§ **Exercise materials**:
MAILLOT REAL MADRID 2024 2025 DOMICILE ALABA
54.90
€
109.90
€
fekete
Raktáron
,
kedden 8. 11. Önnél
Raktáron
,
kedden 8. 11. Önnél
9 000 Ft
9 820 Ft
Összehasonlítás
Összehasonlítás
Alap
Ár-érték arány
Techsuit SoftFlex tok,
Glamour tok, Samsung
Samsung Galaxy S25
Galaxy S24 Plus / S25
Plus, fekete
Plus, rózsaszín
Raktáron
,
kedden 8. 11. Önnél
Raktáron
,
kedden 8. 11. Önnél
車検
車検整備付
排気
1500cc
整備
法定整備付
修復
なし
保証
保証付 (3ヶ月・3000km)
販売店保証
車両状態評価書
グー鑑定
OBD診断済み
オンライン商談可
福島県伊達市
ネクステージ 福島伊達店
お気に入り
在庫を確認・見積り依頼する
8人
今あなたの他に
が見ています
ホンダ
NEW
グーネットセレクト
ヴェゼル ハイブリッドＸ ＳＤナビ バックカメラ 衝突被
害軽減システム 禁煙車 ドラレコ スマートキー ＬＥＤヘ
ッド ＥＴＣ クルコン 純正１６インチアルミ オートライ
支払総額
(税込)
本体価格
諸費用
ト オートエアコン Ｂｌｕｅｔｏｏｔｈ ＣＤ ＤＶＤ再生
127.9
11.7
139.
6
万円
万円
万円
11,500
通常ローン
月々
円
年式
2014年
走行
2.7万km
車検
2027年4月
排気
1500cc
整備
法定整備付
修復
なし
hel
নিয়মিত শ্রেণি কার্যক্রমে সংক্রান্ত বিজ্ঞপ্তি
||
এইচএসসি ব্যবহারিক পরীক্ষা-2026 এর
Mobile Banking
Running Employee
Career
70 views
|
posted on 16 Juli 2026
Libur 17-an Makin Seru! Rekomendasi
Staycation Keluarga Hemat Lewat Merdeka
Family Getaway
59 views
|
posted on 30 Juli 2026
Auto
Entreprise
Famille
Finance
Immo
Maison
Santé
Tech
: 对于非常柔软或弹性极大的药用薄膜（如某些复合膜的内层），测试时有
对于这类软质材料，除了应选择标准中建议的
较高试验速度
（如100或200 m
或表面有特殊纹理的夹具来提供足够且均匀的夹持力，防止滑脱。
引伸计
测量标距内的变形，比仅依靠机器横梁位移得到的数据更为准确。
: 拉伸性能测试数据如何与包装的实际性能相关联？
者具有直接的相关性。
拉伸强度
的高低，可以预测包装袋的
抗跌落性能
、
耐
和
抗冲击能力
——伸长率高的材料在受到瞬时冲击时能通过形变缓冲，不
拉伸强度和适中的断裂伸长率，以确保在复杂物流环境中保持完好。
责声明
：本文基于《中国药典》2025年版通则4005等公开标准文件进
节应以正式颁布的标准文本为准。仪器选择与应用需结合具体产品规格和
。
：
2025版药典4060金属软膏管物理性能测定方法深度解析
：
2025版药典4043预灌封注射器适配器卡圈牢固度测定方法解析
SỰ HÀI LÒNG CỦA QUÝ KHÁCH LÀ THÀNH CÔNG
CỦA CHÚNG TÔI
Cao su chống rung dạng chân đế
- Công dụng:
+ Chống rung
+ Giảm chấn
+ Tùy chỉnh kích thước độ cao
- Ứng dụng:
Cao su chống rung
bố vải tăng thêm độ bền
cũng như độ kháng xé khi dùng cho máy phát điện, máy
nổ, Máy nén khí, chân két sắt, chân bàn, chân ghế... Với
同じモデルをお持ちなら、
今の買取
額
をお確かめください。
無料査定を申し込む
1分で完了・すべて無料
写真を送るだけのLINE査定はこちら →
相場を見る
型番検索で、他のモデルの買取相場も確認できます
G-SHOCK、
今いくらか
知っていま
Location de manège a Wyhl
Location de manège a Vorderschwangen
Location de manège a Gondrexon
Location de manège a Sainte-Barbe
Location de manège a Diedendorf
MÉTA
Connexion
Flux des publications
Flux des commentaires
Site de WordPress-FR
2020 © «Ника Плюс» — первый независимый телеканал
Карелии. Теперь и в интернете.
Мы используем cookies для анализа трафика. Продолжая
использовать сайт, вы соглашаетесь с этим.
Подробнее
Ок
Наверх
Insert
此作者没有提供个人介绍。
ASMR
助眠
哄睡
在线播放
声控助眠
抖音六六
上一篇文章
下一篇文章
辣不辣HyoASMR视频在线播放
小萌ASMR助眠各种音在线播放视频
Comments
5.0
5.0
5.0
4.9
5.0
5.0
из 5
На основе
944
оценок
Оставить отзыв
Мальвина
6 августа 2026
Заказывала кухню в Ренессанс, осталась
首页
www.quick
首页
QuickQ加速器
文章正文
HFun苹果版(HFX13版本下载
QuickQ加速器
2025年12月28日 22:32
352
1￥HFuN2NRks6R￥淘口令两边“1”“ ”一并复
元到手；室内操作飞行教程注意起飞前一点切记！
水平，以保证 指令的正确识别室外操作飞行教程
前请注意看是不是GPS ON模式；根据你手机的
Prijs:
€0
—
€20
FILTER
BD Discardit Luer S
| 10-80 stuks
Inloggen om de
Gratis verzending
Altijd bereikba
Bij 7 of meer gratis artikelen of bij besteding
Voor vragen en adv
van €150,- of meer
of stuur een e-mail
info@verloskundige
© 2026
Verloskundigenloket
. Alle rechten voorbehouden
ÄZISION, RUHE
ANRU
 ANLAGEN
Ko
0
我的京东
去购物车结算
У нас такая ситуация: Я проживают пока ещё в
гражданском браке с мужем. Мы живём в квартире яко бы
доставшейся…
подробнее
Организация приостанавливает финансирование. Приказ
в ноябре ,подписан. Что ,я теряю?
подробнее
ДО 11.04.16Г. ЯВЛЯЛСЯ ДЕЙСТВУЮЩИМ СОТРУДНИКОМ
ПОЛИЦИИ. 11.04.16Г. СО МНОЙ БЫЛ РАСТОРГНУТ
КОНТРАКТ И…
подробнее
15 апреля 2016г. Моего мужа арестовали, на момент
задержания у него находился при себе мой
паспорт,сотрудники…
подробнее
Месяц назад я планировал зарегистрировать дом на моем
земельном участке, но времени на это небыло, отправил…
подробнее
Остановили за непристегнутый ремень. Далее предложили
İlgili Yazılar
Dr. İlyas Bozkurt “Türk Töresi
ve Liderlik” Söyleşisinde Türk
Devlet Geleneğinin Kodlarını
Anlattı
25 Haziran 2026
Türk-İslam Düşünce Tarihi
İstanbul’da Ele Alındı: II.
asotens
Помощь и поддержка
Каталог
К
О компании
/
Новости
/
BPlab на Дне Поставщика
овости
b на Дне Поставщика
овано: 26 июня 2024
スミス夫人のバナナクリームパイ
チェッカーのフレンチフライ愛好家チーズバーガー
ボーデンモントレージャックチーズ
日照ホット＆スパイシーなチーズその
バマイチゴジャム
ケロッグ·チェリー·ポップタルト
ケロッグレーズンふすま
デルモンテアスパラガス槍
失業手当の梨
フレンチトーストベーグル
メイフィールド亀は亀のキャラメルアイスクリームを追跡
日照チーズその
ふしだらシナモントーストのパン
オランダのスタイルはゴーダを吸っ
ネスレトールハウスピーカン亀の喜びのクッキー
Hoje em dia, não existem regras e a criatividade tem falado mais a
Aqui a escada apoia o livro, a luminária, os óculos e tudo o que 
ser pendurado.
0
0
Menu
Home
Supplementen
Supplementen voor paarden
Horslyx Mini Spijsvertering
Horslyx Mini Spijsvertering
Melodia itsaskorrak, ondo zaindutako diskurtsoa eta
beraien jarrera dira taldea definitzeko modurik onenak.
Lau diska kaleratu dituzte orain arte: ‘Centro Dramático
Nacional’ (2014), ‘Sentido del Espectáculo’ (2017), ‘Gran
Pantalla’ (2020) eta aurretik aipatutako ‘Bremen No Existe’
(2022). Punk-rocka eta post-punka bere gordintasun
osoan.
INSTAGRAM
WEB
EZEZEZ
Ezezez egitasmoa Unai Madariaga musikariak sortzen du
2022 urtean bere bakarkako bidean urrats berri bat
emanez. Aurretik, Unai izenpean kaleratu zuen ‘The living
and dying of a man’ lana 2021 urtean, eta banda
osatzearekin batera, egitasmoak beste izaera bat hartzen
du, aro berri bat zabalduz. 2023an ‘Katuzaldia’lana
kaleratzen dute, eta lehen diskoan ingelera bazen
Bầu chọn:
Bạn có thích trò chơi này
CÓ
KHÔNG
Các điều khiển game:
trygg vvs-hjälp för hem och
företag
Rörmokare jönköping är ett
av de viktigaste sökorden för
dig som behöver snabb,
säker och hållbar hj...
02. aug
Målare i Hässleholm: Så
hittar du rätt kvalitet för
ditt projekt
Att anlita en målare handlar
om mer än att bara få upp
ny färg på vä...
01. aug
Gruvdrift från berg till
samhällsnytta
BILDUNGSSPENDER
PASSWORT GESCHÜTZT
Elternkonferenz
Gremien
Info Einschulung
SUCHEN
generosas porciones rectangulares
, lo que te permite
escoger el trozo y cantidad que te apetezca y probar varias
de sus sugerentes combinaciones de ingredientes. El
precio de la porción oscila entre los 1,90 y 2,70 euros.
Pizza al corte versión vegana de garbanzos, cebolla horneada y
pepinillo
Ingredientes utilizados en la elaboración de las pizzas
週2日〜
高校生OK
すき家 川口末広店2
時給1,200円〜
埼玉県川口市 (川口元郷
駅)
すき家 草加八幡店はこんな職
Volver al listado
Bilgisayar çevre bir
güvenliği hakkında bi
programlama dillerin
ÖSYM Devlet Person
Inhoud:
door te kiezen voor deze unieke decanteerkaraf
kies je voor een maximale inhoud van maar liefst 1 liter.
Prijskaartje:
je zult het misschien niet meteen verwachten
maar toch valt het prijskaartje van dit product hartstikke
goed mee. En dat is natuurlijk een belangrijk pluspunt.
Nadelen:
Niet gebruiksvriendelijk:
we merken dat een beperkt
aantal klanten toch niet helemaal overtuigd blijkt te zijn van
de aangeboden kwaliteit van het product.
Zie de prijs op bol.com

§ **Required work**: List the lines of the material in which the word "chân" occurs.

§ **Completed task**:
Cao su chống rung dạng chân đế
nổ, Máy nén khí, chân két sắt, chân bàn, chân ghế... Với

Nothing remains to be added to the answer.